[sldev] Why does the simulator do object culling for clients?
Dale Glass
dale at daleglass.net
Wed Jul 18 04:37:20 PDT 2007
On Wed, Jul 18, 2007 at 03:54:42AM -0700, John Hurliman wrote:
> As you move around in a simulator, the sim is constantly sending
> ObjectUpdate* packets for objects that become within range or have
> moved, and it sends ObjectKill packets for things that go outside of
> your vision. Then when you move back to that area it sends the
> ObjectUpdate* packets for those objects again. Is there a reason this
> culling is done across the network by sending ObjectKill packets for
> things that are not actually leaving the simulator?
My guess:
Suppose the sim didn't do that. In that case, the viewer would never
know when the sim decided the object is too far away. So you'd need to
have the viewer perform its own culling, or you'd have extra objects
hanging around.
If the culling on the viewer and sim didn't match, you'd end up with
updates being sent for objects the viewer won't show, or the viewer
showing objects for which the sim isn't sending updates.

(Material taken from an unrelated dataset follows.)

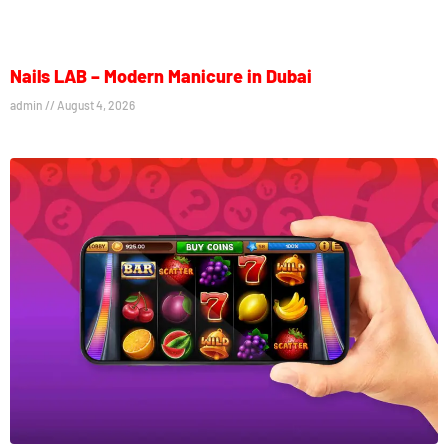
Nails LAB – Modern Manicure in Dubai
admin
August 4, 2026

And since the sim determines which objects are near enough to notify you
about their existence, it's only logical that it'd do the kill
notification as well. Less error prone, and avoids duplicating code.
Sim needs to know which objects are far enough anyway, as it has to
decide when to stop sending updates.
Note: This is only a rather uninformed guess, as I can't look at the
source ATM.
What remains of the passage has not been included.